**EXERCISE DATA**
------------------------------------------------

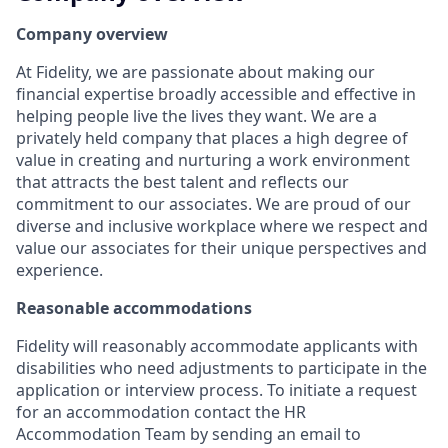
Company overview
At Fidelity, we are passionate about making our
financial expertise broadly accessible and effective in
helping people live the lives they want. We are a
privately held company that places a high degree of
value in creating and nurturing a work environment
that attracts the best talent and reflects our
commitment to our associates. We are proud of our
diverse and inclusive workplace where we respect and
value our associates for their unique perspectives and
experience.
Reasonable accommodations
Fidelity will reasonably accommodate applicants with
disabilities who need adjustments to participate in the
application or interview process. To initiate a request
for an accommodation contact the HR
Accommodation Team by sending an email to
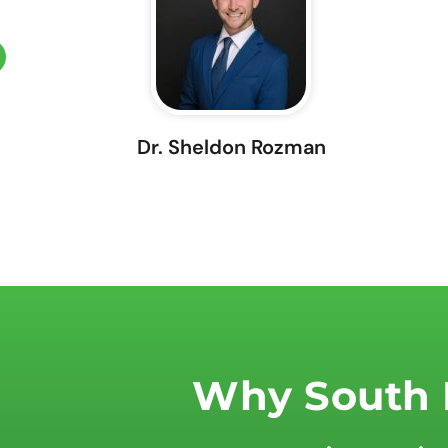
Dr. Sheldon Rozman
Why South F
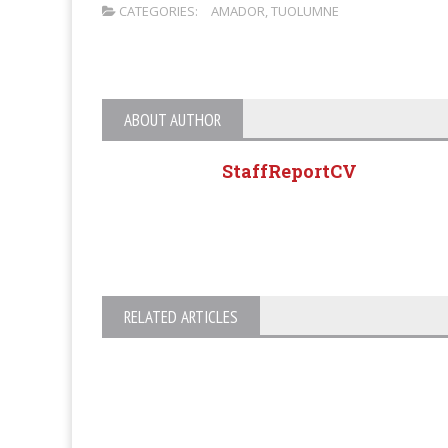
CATEGORIES:
AMADOR
,
TUOLUMNE
ABOUT AUTHOR
StaffReportCV
RELATED ARTICLES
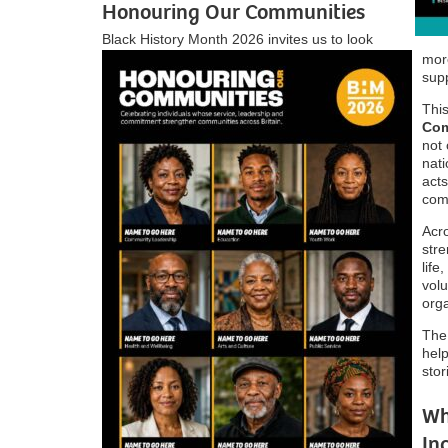
Honouring Our Communities
Black History Month 2026 invites us to look
more
supp
Thi
Com
not
nati
acts
com
Acro
stre
life
volu
orga
The
help
stor
Wh
In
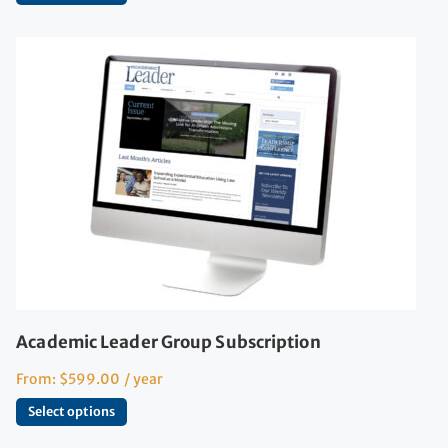
Academic Leader Group Subscription
From:
$
599.00
/ year
Select options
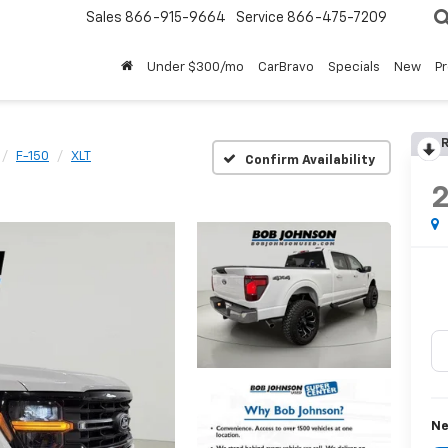
Sales
866-915-9664
Service
866-475-7209
Under $300/mo
CarBravo
Specials
New
P
R
F-150
XLT
Confirm Availability
Ne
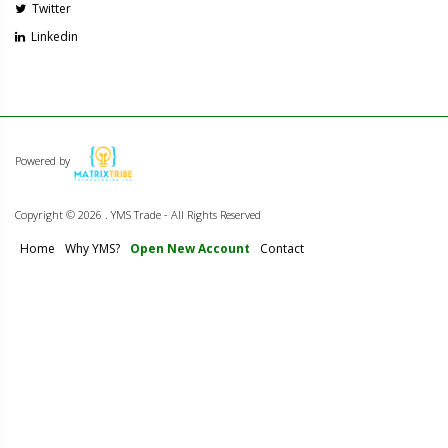
Twitter
Linkedin
Powered by
Copyright ©
2026 . YMS Trade - All Rights Reserved
Home
Why YMS?
Open New Account
Contact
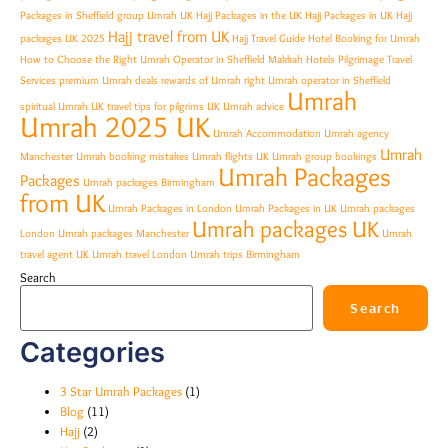
Packages in Sheffield
group Umrah UK
Hajj Packages in the UK
Hajj Packages in UK
Hajj
Hajj travel from UK
packages UK 2025
Hajj Travel Guide
Hotel Booking for Umrah
How to Choose the Right Umrah Operator in Sheffield
Makkah Hotels
Pilgrimage Travel
Services
premium Umrah deals
rewards of Umrah
right Umrah operator in Sheffield
Umrah
spiritual Umrah UK
travel tips for pilgrims
UK Umrah advice
Umrah 2025 UK
Umrah Accommodation
Umrah agency
Umrah
Manchester
Umrah booking mistakes
Umrah flights UK
Umrah group bookings
Umrah Packages
Packages
Umrah packages Birmingham
from UK
Umrah Packages in London
Umrah Packages in UK
Umrah packages
Umrah packages UK
London
Umrah packages Manchester
Umrah
travel agent UK
Umrah travel London
Umrah trips Birmingham
Search
Search
Categories
3 Star Umrah Packages
(1)
Blog
(11)
Hajj
(2)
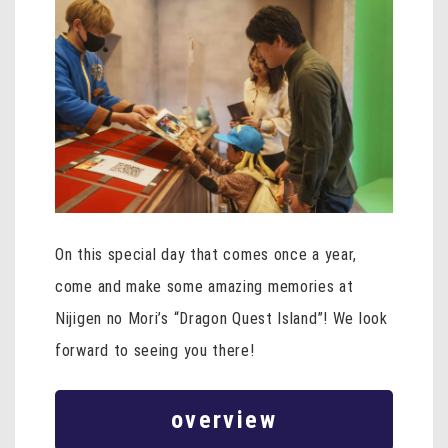
On this special day that comes once a year,
come and make some amazing memories at
Nijigen no Mori’s “Dragon Quest Island”! We look
forward to seeing you there!
overview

------------------------------------------------

**WHAT NEEDS TO BE DONE**
Write out exactly the lines of the material above, starting with the first and finishing with the line that contains "for an accommodation contact the HR", without pictures.

**PROBLEM SOLUTION**
Company overview
At Fidelity, we are passionate about making our
financial expertise broadly accessible and effective in
helping people live the lives they want. We are a
privately held company that places a high degree of
value in creating and nurturing a work environment
that attracts the best talent and reflects our
commitment to our associates. We are proud of our
diverse and inclusive workplace where we respect and
value our associates for their unique perspectives and
experience.
Reasonable accommodations
Fidelity will reasonably accommodate applicants with
disabilities who need adjustments to participate in the
application or interview process. To initiate a request
for an accommodation contact the HR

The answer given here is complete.